In this instance, we have already moved in that direction. There are two species of pitchers (RHP and LHP) who have each dominated one specific task. This is the natural evolution of pitching, not having one group of people develop two separate skills better at the same time.

I do agree with number 4, but that's the way of the world. Future more open society + a billion people is a pretty good combo.
6:01 PM Mar 2nd
 
Trailbzr
I agree with Richie. As the world flattens, more of it will become a recruitment source. I saw a news story just last night about tryouts in India to see if anyone could through a ball 89 mph. ( A couple of javelin throwers could.)

But the other suggestions run counter to the trend that as baseball becomes harder, it will become less likely anyone could play it at a major league level using their secondary skills. Before there'd be a true/hitter, there'll be a guy who throws mop-up while providing an extra bat.

I think the next revolution in baseball will be either a further technological improvement of bats, or rule changes to prohibit them. (The latter one possibly after an infielder is injured or a spectator killed by a splintered one.)
4:59 PM Mar 2nd
 
rowen
The fundamental problem I see with ideas 1, 2, and 3 is that they run completely contrary to the evolutionary trend that we've been seeing over the past few decades, which is the increased specialization of talents. Talent specialization has in turn been a natural consequence of increased efficiency in talent procurement & development, as baseball has become more wide-spread and has offered greater economic opportunities. All of these concepts -- pitchers as two-way players, multi-sport players, ambidextrous pitchers, left-handed infielders -- existed 100 years ago but have been "bred out" of the population due to evolutionary selection.
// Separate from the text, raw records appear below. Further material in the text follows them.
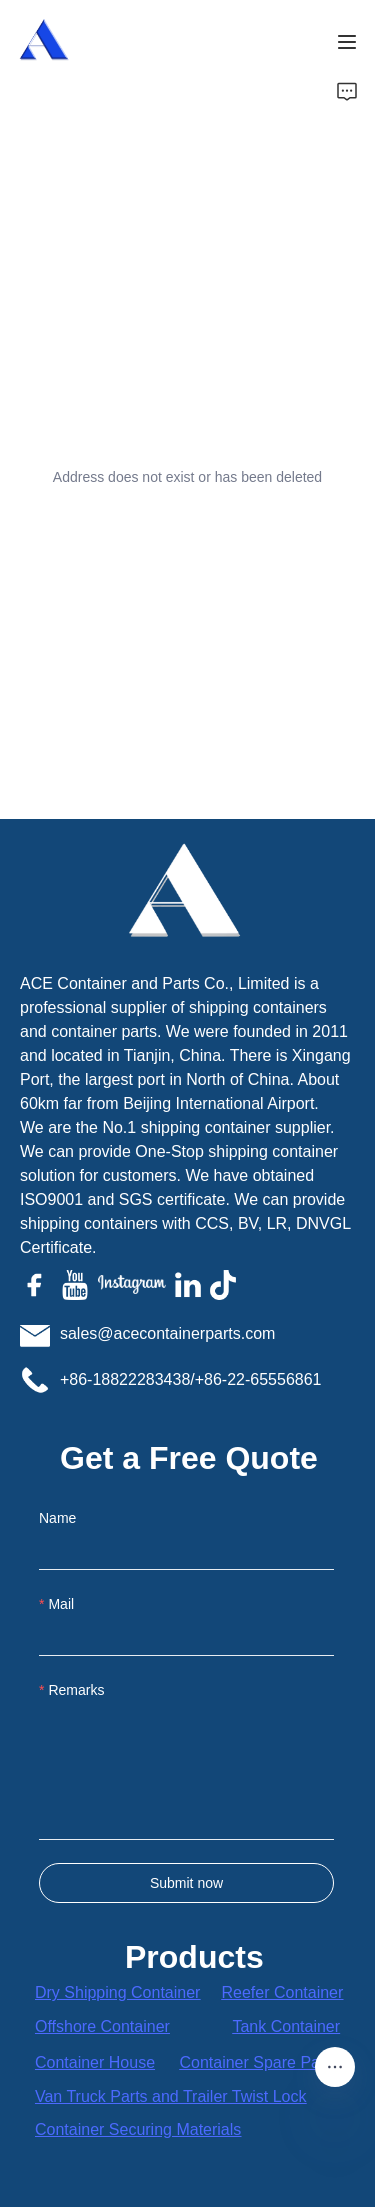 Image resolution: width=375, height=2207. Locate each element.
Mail (61, 1604)
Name (57, 1518)
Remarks (76, 1690)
Put simply, it's too hard to excel at any single one of these things, and trying to excel at two of them is inefficient. I'm sorry to say this, but I think this article is a very poor attempt at prognostication and reflects nothing more than the author's desire to say "gee, wouldn't it be cool if...."
4:51 PM Mar 2nd
 
Richie
'4' seems to be a given, tho' perhaps you're overstating it. At first I thought '1' was ridiculous. But when you cited the advantages, well, yeah, thanks to you I now can see the potential. And my guess is that ambidexterity is teachable.

There is a clear, very strong trend AWAY from multi-sport athletes. Multi-sporting is devolutionary, not evolutionary. As to 2-way baseball players. If they decided not to do it with Babe Ruth, for goodness' sake, I can't see anyone coming along better equipped to do it than he was.

Oh, and Grant Hill is nothing like Magic was. Like Rick Barry, maybe. Nothing especially remarkable about an NBA forward who can also dribble and pass well.
4:38 PM Mar 2nd
 
evanecurb
Roel: Some of these make a lot of sense, particularly the ones about China and two way players. My predictions: Left handed catchers will become as commonplace in the big leagues as left handed QBs in the NFL. I also believe we will see left handed infielders as well.